Let’s say I want to fully automate a basic software development workflow using agent frameworks like Flowise, Langchain, CrewAI, or others. I’d use an MCP or a REST API to retrieve ticket details, fetch the relevant code from the repository, and ultimately generate a merge request.
However, before submitting the merge request, I need to modify the code. At that point, I have two options:
I can build my own flow using an MCP capable of reading and editing files, orchestrating multiple LLM calls to determine what needs to be changed and where in the code.
Or, I could leverage a tool like Cursor, which already does all of this, and simply expose its features through an MCP API.
The second option is far more efficient. Cursor already handles many of the complexities I’d otherwise have to reimplement myself — things like rule enforcement, code formatting, linting, and intelligent code editing.

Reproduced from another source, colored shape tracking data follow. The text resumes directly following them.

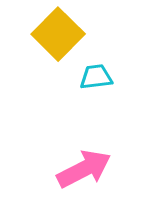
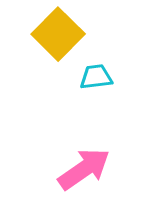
pink arrow: rotated 8 degrees counterclockwise
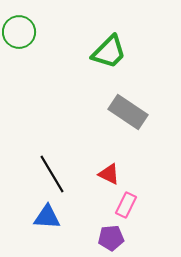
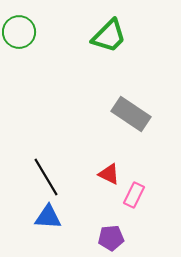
green trapezoid: moved 16 px up
gray rectangle: moved 3 px right, 2 px down
black line: moved 6 px left, 3 px down
pink rectangle: moved 8 px right, 10 px up
blue triangle: moved 1 px right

Exposing Cursor’s capabilities via an MCP would likely produce much better results with less effort.
+1 as time goes, a Cursor MCP will be increasingly needed, or else some customers needing this feature in their agentic workflow will migrate, if Cursor could possibly be also a standalone MCP server, a lot of possibilities opens for achieving a great number of customers, example: I create a team in Cursor, give each of my customers a key for Cursor and my software, then they need to only download and activate my software without touching Cursor(which a customer shouldn’t touch), allowing to have Cursor potential in a consumer app(maybe even mobile).